The global burden
of bacterial infection and antimicrobial resistance
increases the demand to associate more than one antibiotic to fight
life-threatening bacteria. Therefore, there is a great necessity to
develop simple and sensitive methods for routine analysis of clinical
samples. Therapeutic drug monitoring, bioequivalence, and pharmacokinetic
studies are essential to ensure drug efficiency and safety. Herein,
therefore, the first ecofriendly liquid chromatography −tandem
mass spectrometry (LC–MS/MS) method was developed and fully
validated for simultaneous determination of a commonly combined antibiotic
for methicillin-resistant Staphylococcus aureus (MRSA),
vancomycin (VCM) and gentamicin (GTM), in rat plasma after parenteral
administration. VCM and GTM were extracted from plasma sample using
acetonitrile (ACN)/0.1% TFA-induced protein precipitation followed
by the separation on an Agilent Eclipse Plus ODS (3 mm × 100
mm, 3.5 μm) column using water-enriched mobile phase consisting
of water containing 0.1% THF/ACN (85:15, v/v%) at flow rates of 0.30
mL min–1. The mass spectrometry parameters were
optimized, and multiple reaction monitoring (MRM) in positive ion
mode of two transitions was utilized for quantification of precursor
to product ion at m/z 725.5 →
144 and 100.1 for VCM as [M + 2H]2+, 478.3 → 322.2
and 156.9 for GTM, and 586.3 → 162.9 and 425.3 for amikacin
(AMK) internal standard, as [M + H]+. The current method
has been validated as per U.S. FDA bioanalytical guidelines in terms
of linearity, accuracy, precision, selectivity, recovery, matrix effects,
and stability.

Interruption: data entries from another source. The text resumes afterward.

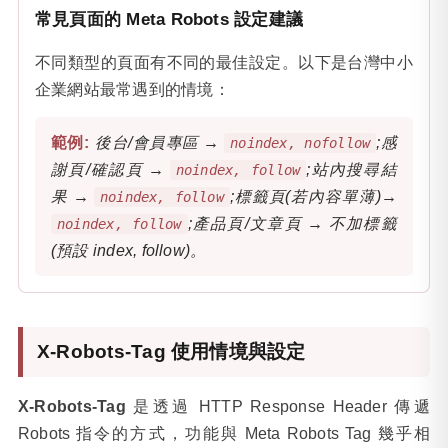
常見頁面的 Meta Robots 設定建議
不同類型的頁面有不同的最佳設定。以下是台灣中小
企業網站最常遇到的情境：
後台/會員專區 →
;感
noindex, nofollow
謝頁/確認頁 →
;站內搜尋結
noindex, follow
果 →
;標籤頁(若內容單薄)→
noindex, follow
;產品頁/文章頁 → 不加標籤
noindex, follow
(預設 index, follow)。
X-Robots-Tag 使用情境與設定
X-Robots-Tag
是透過 HTTP Response Header 傳遞
Robots 指令的方式，功能與 Meta Robots Tag 幾乎相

The method was linear in the range of 1–2000
ng mL–1 and 1–1000 ng mL–1 with detection limits (S/N of 3) of 0.18 and 0.09 ng mL–1 for VCM and GTM, respectively. The selectivity and high sensitivity
allow the current method to succeed in the study of pharmacokinetic
parameters and drug–drug interaction between VCM and GTM after
single-dose administration. VCM increased plasma clearance and elimination
rate constant of GTM when coadministered and GTM also too. The change
of serum chemistry analysis and significant elevation of creatinine
and BUN indicate an alteration in kidney function in group III in
those given the combined antibiotics. Our finding illustrated the
nephrotoxicity of the two drugs when associated. The ecofriendly,
simplicity, and rapidity of the current study made it a promising
method for high-throughput biomonitoring in clinical samples.